What you have to do:
The result should be every line of the listing that contains "data".

Material supplied:
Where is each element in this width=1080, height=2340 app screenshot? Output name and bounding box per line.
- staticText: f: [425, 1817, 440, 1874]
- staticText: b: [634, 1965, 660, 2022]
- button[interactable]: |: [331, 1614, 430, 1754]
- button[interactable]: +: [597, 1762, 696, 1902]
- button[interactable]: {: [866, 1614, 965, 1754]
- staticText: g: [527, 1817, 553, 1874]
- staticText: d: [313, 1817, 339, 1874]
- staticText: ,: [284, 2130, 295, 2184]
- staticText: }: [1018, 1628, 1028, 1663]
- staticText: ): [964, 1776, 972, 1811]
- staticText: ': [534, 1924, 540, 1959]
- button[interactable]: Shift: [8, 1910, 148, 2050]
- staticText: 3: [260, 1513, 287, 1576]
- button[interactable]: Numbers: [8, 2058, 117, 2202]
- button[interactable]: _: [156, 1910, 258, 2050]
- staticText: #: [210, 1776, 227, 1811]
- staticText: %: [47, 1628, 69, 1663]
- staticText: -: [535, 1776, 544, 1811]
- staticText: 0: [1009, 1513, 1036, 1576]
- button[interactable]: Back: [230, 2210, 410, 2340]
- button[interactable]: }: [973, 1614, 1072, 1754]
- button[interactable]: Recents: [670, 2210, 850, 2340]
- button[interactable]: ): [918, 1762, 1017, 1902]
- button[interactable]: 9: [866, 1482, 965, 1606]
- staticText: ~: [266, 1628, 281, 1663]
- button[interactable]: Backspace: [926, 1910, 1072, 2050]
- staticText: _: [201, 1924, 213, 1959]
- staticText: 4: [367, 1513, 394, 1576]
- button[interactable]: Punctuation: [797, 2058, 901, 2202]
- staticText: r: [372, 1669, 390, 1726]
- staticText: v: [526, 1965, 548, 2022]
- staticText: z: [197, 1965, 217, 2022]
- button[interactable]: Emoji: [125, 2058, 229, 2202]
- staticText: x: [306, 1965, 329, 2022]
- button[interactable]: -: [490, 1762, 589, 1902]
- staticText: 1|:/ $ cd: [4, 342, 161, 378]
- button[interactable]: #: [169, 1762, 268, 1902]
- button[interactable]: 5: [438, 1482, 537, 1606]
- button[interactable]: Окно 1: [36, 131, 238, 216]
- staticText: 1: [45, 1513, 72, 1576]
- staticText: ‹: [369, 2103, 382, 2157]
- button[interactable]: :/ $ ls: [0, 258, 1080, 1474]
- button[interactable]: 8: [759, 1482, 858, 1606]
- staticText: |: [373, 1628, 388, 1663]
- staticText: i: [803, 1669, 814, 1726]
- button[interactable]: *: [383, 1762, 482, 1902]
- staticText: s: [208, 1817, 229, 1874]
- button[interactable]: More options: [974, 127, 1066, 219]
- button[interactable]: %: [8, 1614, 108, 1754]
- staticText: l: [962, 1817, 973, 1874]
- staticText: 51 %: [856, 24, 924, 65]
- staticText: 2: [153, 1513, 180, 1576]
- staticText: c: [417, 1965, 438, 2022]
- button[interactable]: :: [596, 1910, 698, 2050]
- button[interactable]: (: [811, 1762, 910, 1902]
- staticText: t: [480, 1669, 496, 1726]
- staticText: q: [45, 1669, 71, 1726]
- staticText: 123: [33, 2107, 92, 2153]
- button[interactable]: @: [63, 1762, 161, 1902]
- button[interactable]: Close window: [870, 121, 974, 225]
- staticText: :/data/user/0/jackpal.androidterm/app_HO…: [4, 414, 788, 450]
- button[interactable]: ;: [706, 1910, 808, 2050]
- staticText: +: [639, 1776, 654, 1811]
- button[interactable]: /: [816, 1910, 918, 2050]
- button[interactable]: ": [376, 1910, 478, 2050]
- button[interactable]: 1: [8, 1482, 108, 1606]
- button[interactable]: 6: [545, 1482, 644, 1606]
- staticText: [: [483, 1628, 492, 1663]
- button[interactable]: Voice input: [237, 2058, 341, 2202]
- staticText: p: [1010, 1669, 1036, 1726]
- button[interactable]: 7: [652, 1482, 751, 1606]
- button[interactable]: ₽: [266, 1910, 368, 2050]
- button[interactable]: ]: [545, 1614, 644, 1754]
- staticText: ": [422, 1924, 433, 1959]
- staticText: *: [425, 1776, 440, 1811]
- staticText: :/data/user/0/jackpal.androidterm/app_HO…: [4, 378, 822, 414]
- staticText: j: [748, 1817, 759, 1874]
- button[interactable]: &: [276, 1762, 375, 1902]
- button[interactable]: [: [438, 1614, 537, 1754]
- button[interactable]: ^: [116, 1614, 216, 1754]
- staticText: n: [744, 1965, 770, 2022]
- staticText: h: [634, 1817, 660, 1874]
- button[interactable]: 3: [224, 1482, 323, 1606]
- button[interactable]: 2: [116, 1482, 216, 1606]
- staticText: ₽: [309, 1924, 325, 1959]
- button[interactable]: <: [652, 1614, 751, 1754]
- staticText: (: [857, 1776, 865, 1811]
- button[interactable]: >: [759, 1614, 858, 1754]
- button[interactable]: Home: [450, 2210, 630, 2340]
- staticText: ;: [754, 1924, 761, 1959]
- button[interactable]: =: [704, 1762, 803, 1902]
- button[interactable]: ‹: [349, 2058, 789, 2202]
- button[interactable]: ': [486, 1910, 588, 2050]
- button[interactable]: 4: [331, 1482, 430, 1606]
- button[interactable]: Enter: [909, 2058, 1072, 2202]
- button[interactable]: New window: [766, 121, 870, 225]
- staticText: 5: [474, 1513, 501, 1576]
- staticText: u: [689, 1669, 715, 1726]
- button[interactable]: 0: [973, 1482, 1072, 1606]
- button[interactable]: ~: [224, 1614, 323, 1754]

Solution to this task:
- staticText: :/data/user/0/jackpal.androidterm/app_HO…: [4, 414, 788, 450]
- staticText: :/data/user/0/jackpal.androidterm/app_HO…: [4, 378, 822, 414]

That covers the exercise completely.